Our high-level expectation is to get similar results as Langley’s original experiment in 2018 — slightly increased latency for the 50th percentile and higher latency for the 95th. Unfortunately, data collected purely from real users’ connections may not suffice for diagnosing the root causes of why some clients experience excessive slowdown.
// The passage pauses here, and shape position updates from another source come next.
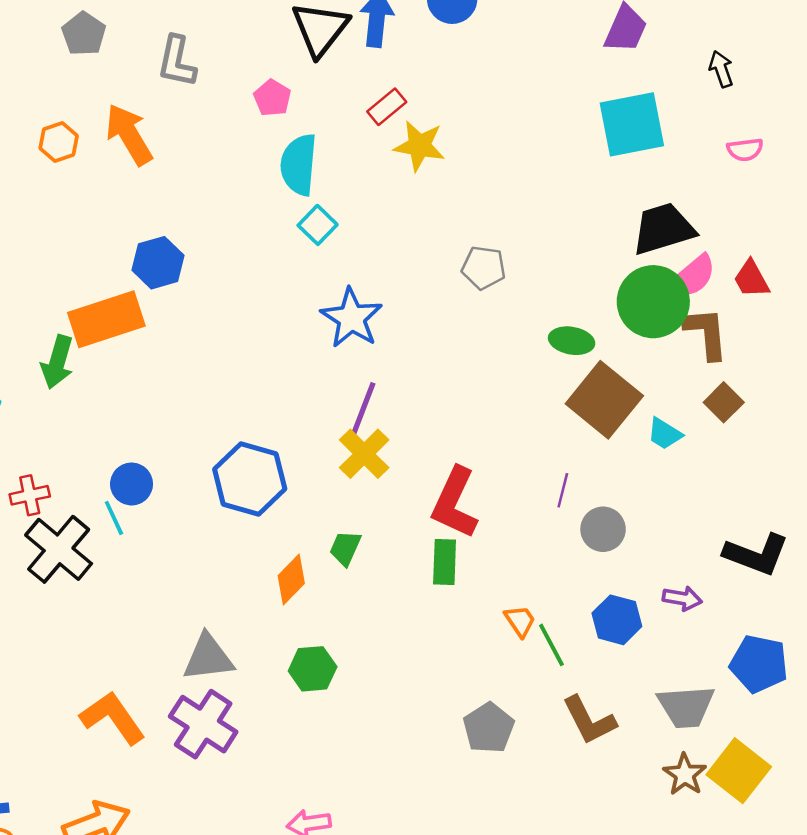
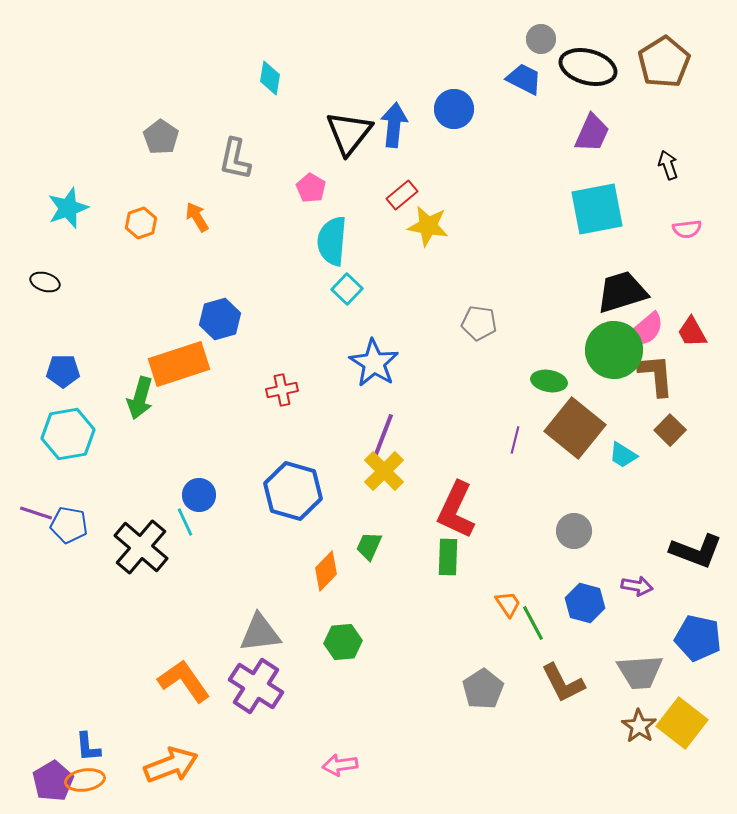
orange arrow: (129, 134) -> (197, 217), size x0.6
purple line: (563, 490) -> (515, 440), moved
red cross: (30, 495) -> (282, 390), moved

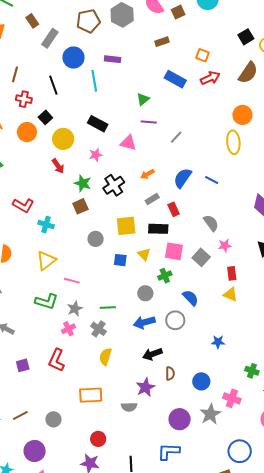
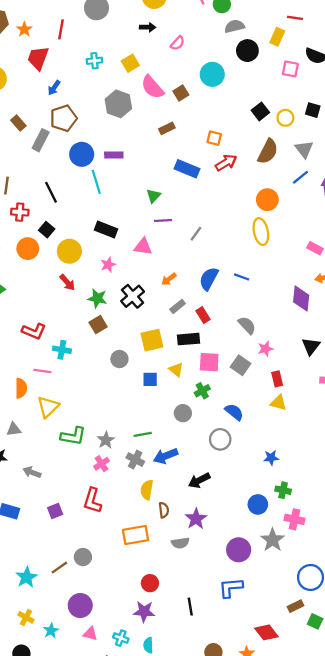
brown pentagon: (88, 21) -> (63, 118), moved
blue circle: (73, 58) -> (82, 154), moved
yellow triangle: (46, 261) -> (48, 407), moved
pink line: (72, 281) -> (42, 371), moved
blue arrow: (144, 322) -> (166, 456), moved
green cross: (252, 371) -> (283, 490), moved
brown semicircle: (170, 373) -> (164, 510), moved
gray circle: (53, 419) -> (83, 557), moved

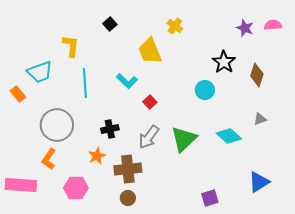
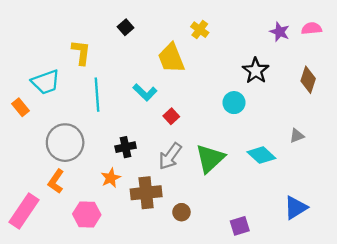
brown diamond: (257, 75) -> (308, 80), moved
pink rectangle: (21, 185) -> (24, 211), turned -60
brown circle: (128, 198) -> (181, 212), moved

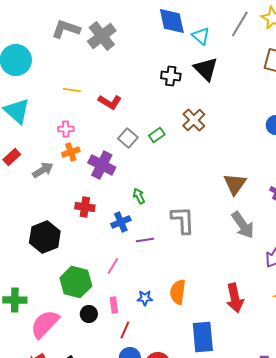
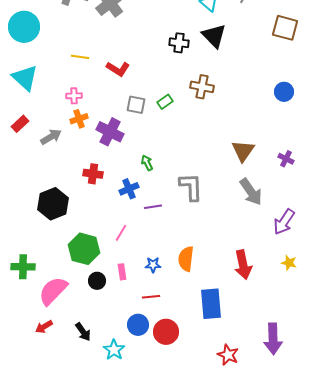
brown cross: (194, 120) -> (202, 87), turned -35
gray square: (128, 138) -> (136, 105), turned -30
red line: (125, 330) -> (151, 297), moved, turned 60

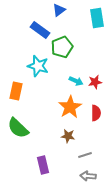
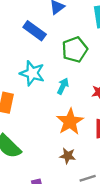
green pentagon: (62, 47) -> (75, 50), moved
cyan arrow: (76, 81) -> (63, 86), moved, turned -88

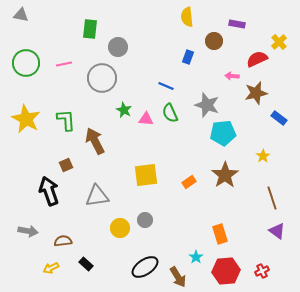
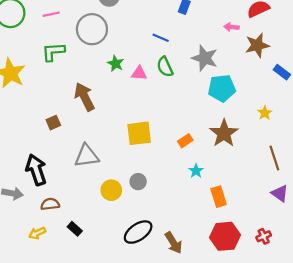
green L-shape: (66, 120) -> (53, 52), moved, turned -90
black arrow: (49, 191) -> (36, 170), moved
cyan star: (196, 257) -> (196, 171), moved

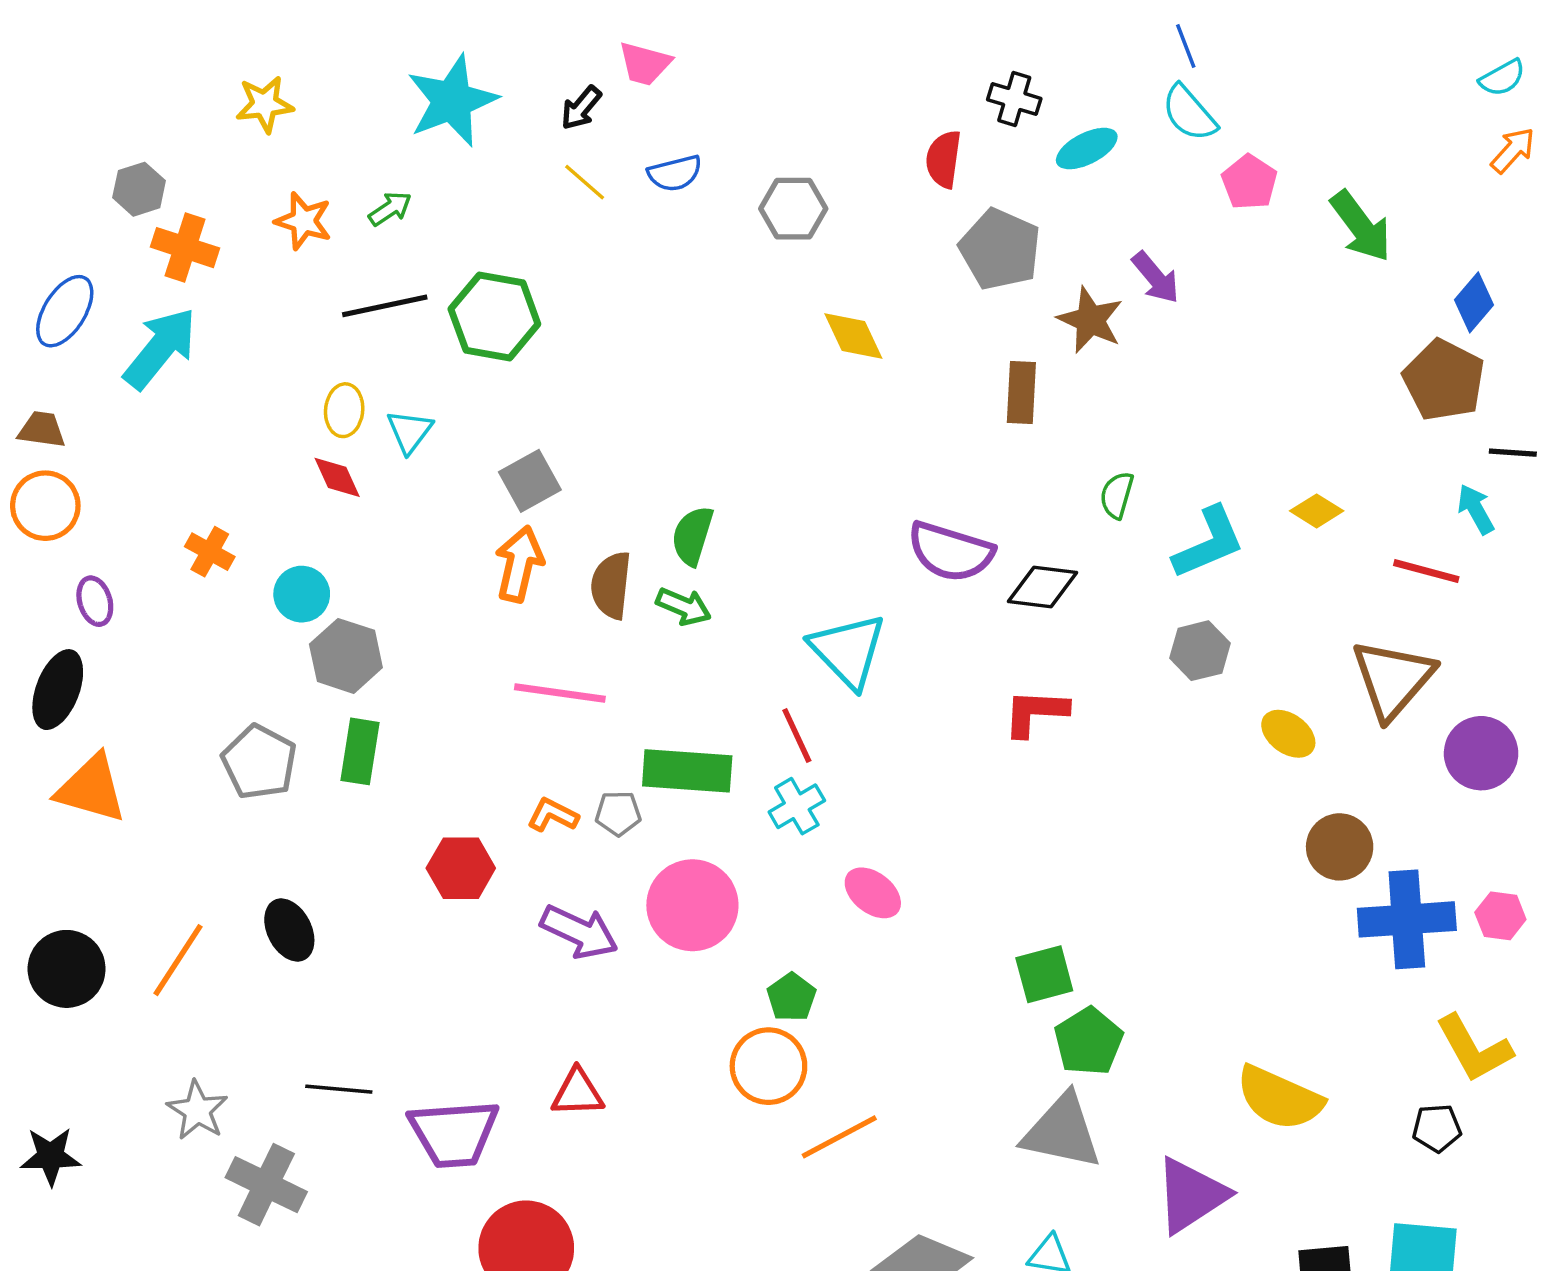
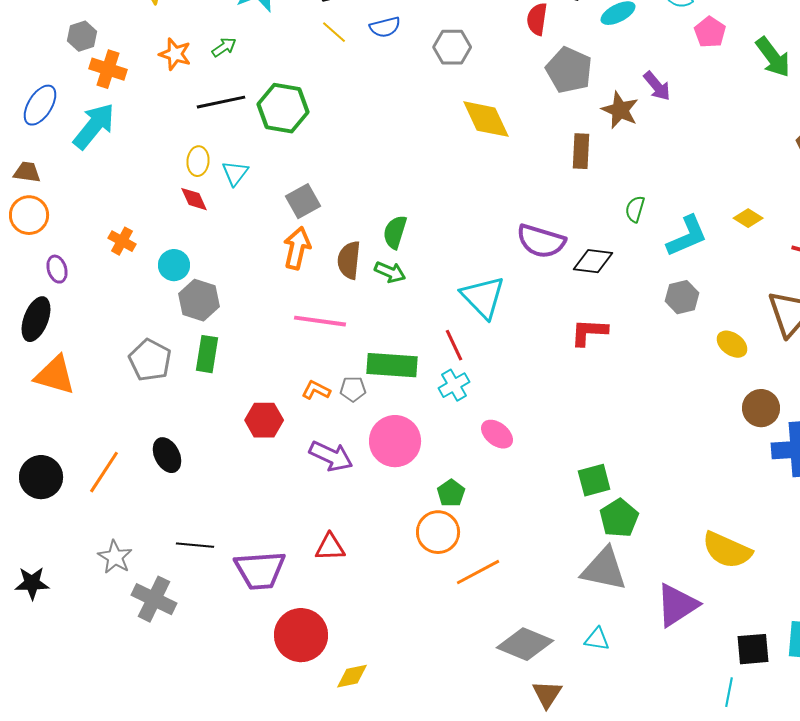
yellow diamond: (853, 336) -> (486, 119), size x1.4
To this end, we will perform follow-up experiments based on per-client information we collect server-side.

Our primary hypothesis is that excessive slowdowns, like those Langley observed, are largely due to in-network events, such as middleboxes or bloated/lossy links. As a first-pass analysis, we will investigate whether the slowed-down clients share common network features, like common ASes, common transit networks, common link types, and so on. To determine this, we will run a traceroute from vantage points close to our servers back toward the clients (not overloading any particular links or hosts) and study whether some client locations are subject to slowdowns for all destinations or just for some.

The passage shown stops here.